Data Architecture — Mon Feb 16

← Home | ← data-architecture

Party with Partitions

Mon Feb 16
#database #dba #architecture #organizing data #on-prem #performance #cloud data #data lake #partitioning #data-architecture #scalability

I Used to Think Partitioning Was a DBA Thing

Back when I was living deep in SQL Server, partitioning felt tactical.

You used it when a table got too big. You used it when maintenance windows were tight. You used it when index rebuilds started taking longer than your patience.

It felt operational.

But the longer I’ve worked in data engineering and architecture, the more I’ve realised something important:

Partitioning is not a DBA optimisation. It’s an architectural contract.

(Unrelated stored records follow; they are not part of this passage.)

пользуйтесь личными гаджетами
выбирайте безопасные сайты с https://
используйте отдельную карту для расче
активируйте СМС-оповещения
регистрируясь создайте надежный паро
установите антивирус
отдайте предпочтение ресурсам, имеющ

And if you get that contract wrong early on, everything downstream becomes expensive.


What Partitioning Actually Is

At its simplest, partitioning is dividing data into logical segments based on a key.

Common examples:

  • By date (daily, monthly, yearly)
  • By tenant / customer
  • By region or site
  • By device / turbine / asset

But here’s the important bit:

Partitioning isn’t about storage. It’s about access patterns.

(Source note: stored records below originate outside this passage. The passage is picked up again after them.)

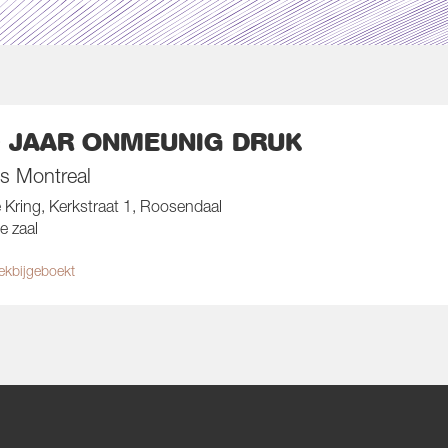
0 JAAR ONMEUNIG DRUK
s Montreal
Kring, Kerkstraat 1, Roosendaal
e zaal
ek
bijgeboekt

You partition based on how the data is:

  • Written
  • Queried
  • Retained
  • Deleted
  • Archived

If you design it around size alone, you’ll regret it.


The Real Reason We Partition

Partitioning gives you leverage in five critical areas:

1. Performance

When queries can eliminate partitions early (partition pruning), the engine reads less data. Less I/O. Less memory pressure. Less pain.

2. Maintenance

You can:

  • Switch partitions in/out
  • Rebuild indexes per partition
  • Drop old data instantly

Instead of running a 6‑hour delete that fills your transaction log.

3. Cost Control

In cloud platforms (Databricks, Snowflake, BigQuery), partitioning directly impacts:

  • Scan cost
  • Compute usage
  • Storage tiering

Bad partitioning = unnecessary compute spend.

4. Data Lifecycle Management

Hot data. Warm data. Cold data. Archive.

Partitioning lets you manage that cleanly.

5. Operational Safety

If something goes wrong, you isolate blast radius.

A bad load into one partition is fixable. A bad load into a single monolithic table is… a long night.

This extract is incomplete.